Macy's announced on Monday that it has terminated negotiations with Arkhouse Management and Brigade Capital Management regarding a potential buyout, citing significant concerns about the financing and value proposition of the offer. The decision marks the end of months of discussions aimed at taking the storied retailer private for approximately $6.9 billion.

Paul Varga, Macy's lead independent director, stated in a press release, "We have concluded that Arkhouse and Brigade's proposal lacks certainty of financing and does not deliver compelling value." The negotiations had been ongoing since last year, with Arkhouse and Brigade increasing their offer to $24.80 per share earlier this month. Despite the increased offer, Macy's board remained unconvinced.

Macy's went to considerable lengths during the due diligence period, providing Arkhouse and Brigade with detailed store-by-store profit and loss information, as well as leases for each location. The company even permitted the bidders to share this confidential information with more than a dozen potential financing sources. Despite these efforts, the proposal from Arkhouse and Brigade failed to meet Macy's expectations.

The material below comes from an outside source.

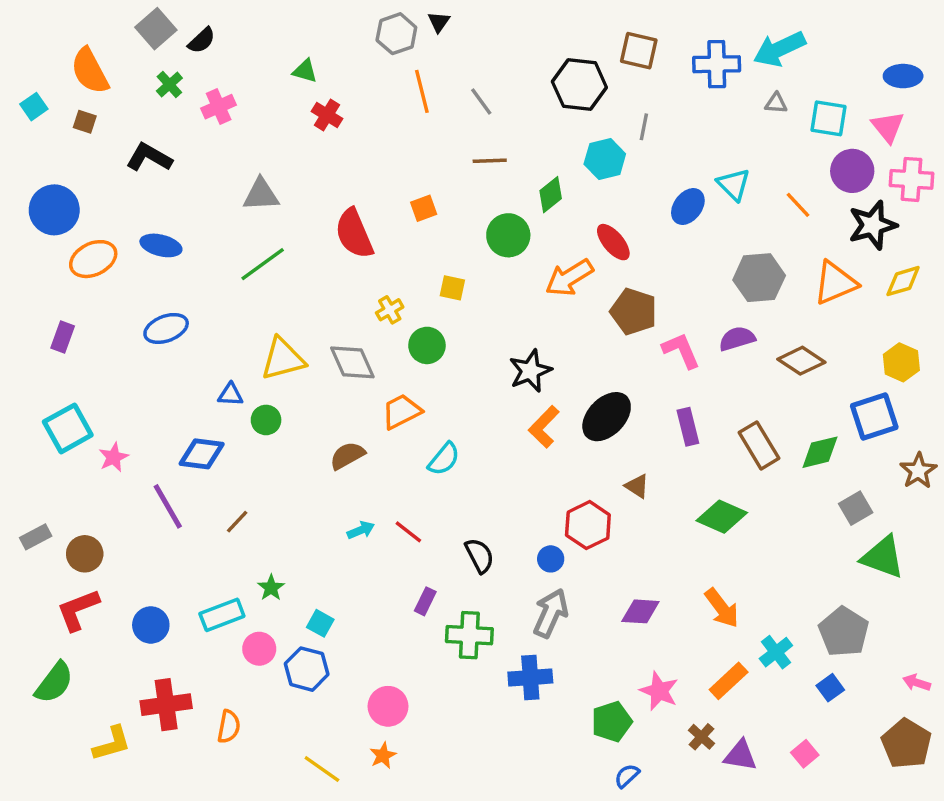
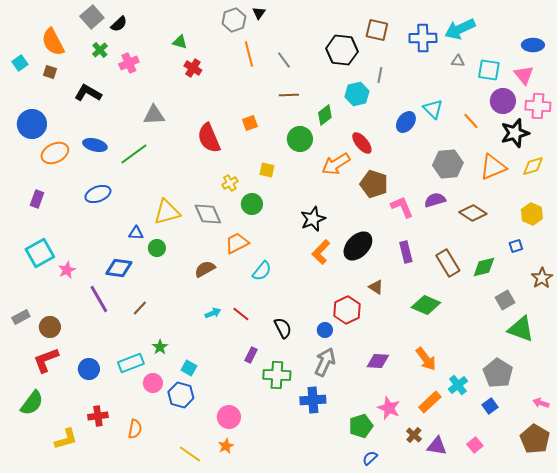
green line: (263, 264) -> (134, 154), moved
blue square: (874, 417) -> (516, 246), size x0.5
red cross: (166, 705) -> (98, 416), size x0.7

Arkhouse had initially faced resistance from Macy's, leading to a settlement in April where two independent directors were added to the board. The activist group had previously indicated an intention to mount a proxy fight for control of Macy's. However, with negotiations now officially terminated, Arkhouse did not immediately respond to requests for comment.

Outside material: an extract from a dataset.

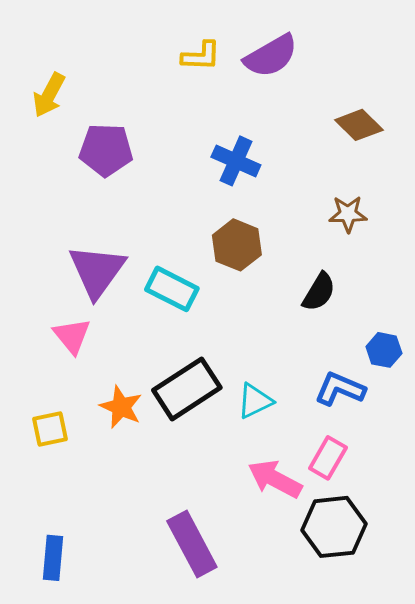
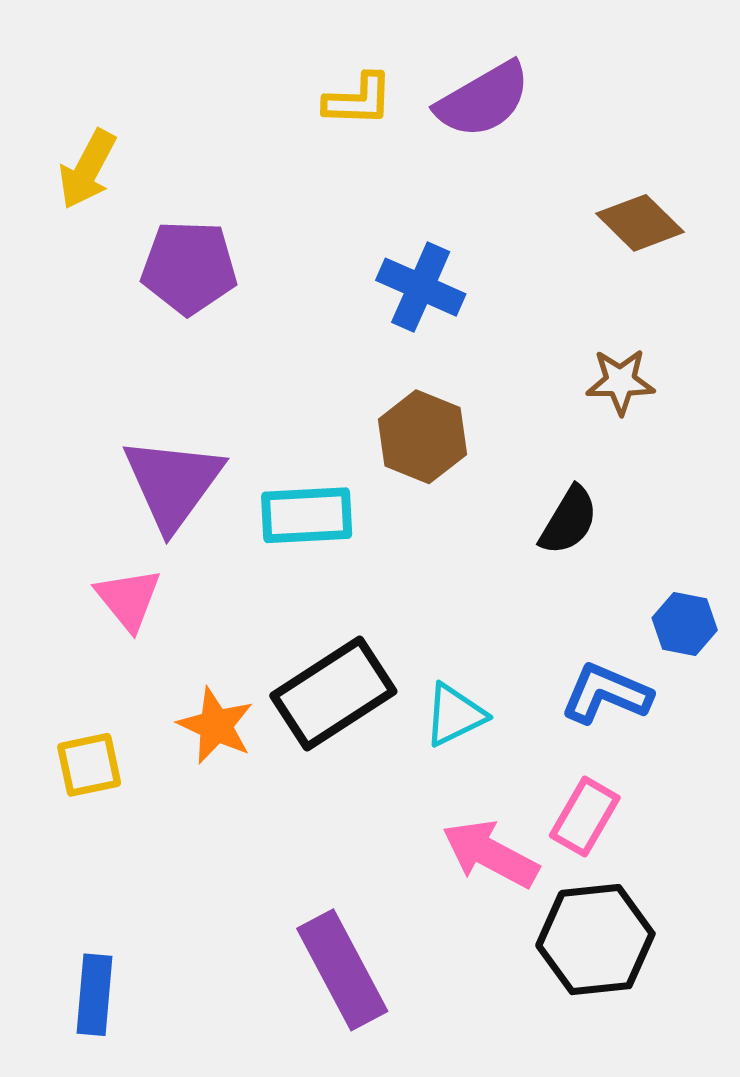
cyan rectangle: (172, 289) -> (307, 515), turned -30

The termination of talks comes at a challenging time for Macy's, which is in the midst of a turnaround effort under CEO Tony Spring. The retailer has announced plans to close about 150 of its namesake stores and open new locations of its stronger-performing brands, Bloomingdale's and Bluemercury. Additionally, Macy's is opening smaller locations in suburban strip malls to attract more foot traffic.

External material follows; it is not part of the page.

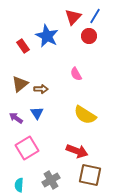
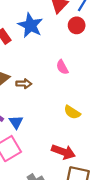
blue triangle: (37, 113) -> (16, 122), moved
yellow semicircle: (85, 115) -> (72, 112), size x0.7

Macy's efforts to revitalize its brand and boost sales have been hindered by high inflation, which has made consumers more selective in their discretionary spending. The retailer is also battling to stay relevant as younger shoppers increasingly prefer online retailers like Shein, big-box stores such as Target, and off-price chains like T.J. Maxx over traditional department stores.

For the fiscal year, Macy's expects net sales to range between $22.3 billion and $22.9 billion, down from $23.09 billion in 2023. Comparable sales, which exclude the effects of store openings and closures, are expected to decline by about 1% to a potential gain of 1.5% on an owned-plus-licensed basis, including third-party marketplace sales.

Despite these challenges, CEO Tony Spring remains optimistic about Macy's future. On an earnings call in late May, he said the company is in the "early innings" of revitalizing its stores. He pointed to improved sales results at the first 50 stores where Macy's had invested in increased staffing, sharper merchandise displays, and special events.

The market responded negatively to the news of the terminated talks, with Macy's shares dropping roughly 14% in early trading on Monday. Prior to this drop, Macy's shares had fallen about 5% in 2024, lagging behind the S&P 500's roughly 18% gain over the same period.

Arkhouse, a real estate investment firm led by Gavriel Kahane and Jonathon Blackwell, and Brigade Capital Management, which focuses on retail companies, had aimed to unlock value in Macy's real estate holdings and overhaul the company's operations. Similar activist efforts have targeted other department stores, such as Macellum's push for Kohl's to sell itself in 2022.